Strong-lensing rates of massive black hole binaries in LISA

TL;DR

This work estimates the rate of strongly lensed MBHBs detectable by LISA by combining six MBHB population models (light and heavy seeds) with three galaxy lens-population models (one redshift-independent and two redshift-dependent). Using an SIS lens framework and optical-depth formalism, the authors propagate MBHB distributions through lensing to predict detectable lensed events, distinguishing single- and two-image detections and analyzing time-delay distributions. They find a wide range of expected lensed events in 4 years, from 0.13 to 231, corresponding to 0.2%–0.9% of all unlensed detections, with time delays between 1 week and 1 year for most two-image events.
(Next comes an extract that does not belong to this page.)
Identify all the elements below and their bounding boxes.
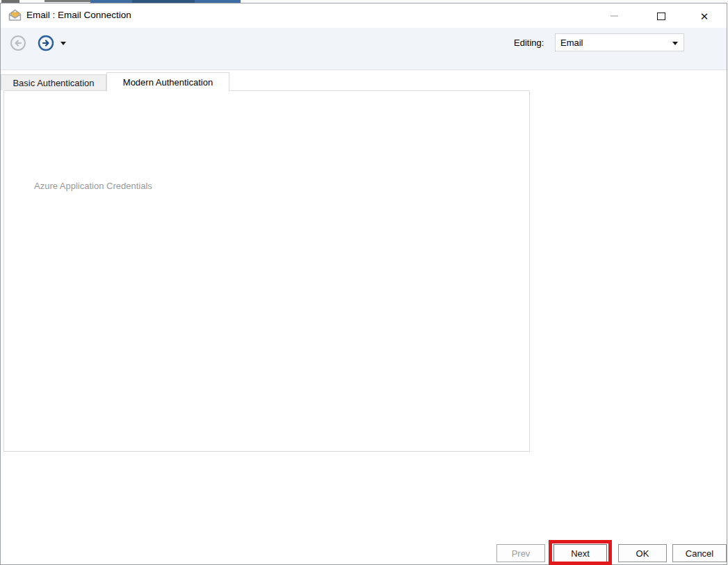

The results underscore substantial dependencies on source and lens population assumptions and highlight boosted detectability due to lensing, while also noting limitations due to simplified lens models and the neglect of wave-optics effects.

Abstract

Similarly to electromagnetic (EM) signals, gravitational lensing by intervening galaxies can also affect gravitational waves (GWs). In this paper, we estimate the strong-lensing rate of massive black hole mergers observed with LISA. Given the uncertainties in the source populations as well as in the population of galaxies at high redshift, we consider: six different source population models, including light and heavy seeds, as well as three lens population models, including redshift-independent and redshift-dependent evolution properties. Among all the scenarios explored, the expected number of strong lensed events detected in a 4-year observation time in LISA ranges between 0.13-231 with most of them having two (one) images detectable in the heavy (light) seed scenarios. The event numbers obtained correspond to 0.2%-0.9% of all detected unlensed events. Out of all the detectable strong-lensed events, up to 61% (in the light-seed scenario) and 1% (in the heavy-seed scenario) of them are above the detectability threshold solely due to strong lensing effects and would otherwise be undetectable. For detectable pairs of strong-lensed events by galaxy lenses, we also find between 72%-81% of them to have time delays from 1 week to 1 year.

Figures (11)

• Figure 1: Lensing configuration of a MBHB source located at an angular diameter distance $D_S$ from the LISA detector, with a dimensionless impact parameter $y$, which suffers from strong lensing by a galaxy at an angular diameter distance $D_L$ from the detector. The signal can take two trajectories from the source to the detector, as indicated by the dotted lines, which results in two GW signals being detected with different amplitudes and arrival times.
• Figure 2: Intrinsic merger rate distribution of MBHBs in 4 years as a function of total mass $M$ (top) and redshift $z$(bottom), for different source population models.
• Figure 3: Optical depth as function of source redshift, for the three lens population models: $z$-independent, $z$-dependent model 1, and $z$-dependent model 2.
• Figure 4: Redshift distributions of lenses $z_L$ and lensed sources $z_s$ for the population Q3-nod (K+16).
• Figure 5: Intrinsic events for PopIII-d (K+16) and Q3-nod (K+16) simulations in 1 year, as function of total mass $M$ and source redshift $z_s$. Colors indicate the expected mean SNR, with grey dots showing the undetectable events.